Goal of the exercise
Exact repetition, please: start with the line where "stimmen Sie diesen zu. Weitere Informationen" appears and stop after the final line of the records.

====== Data section ======

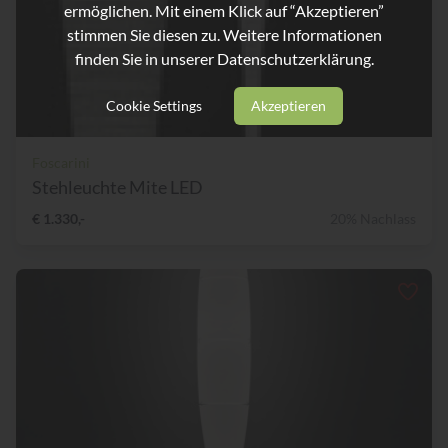
ermöglichen. Mit einem Klick auf “Akzeptieren”
stimmen Sie diesen zu. Weitere Informationen
finden Sie in unserer
Datenschutzerklärung.
Cookie Settings
Akzeptieren
Foscarini
Stehleuchte Mite LED
€ 1.330,-
20% Nachlass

======

Answer to the exercise
stimmen Sie diesen zu. Weitere Informationen
finden Sie in unserer
Datenschutzerklärung.
Cookie Settings
Akzeptieren
Foscarini
Stehleuchte Mite LED
€ 1.330,-
20% Nachlass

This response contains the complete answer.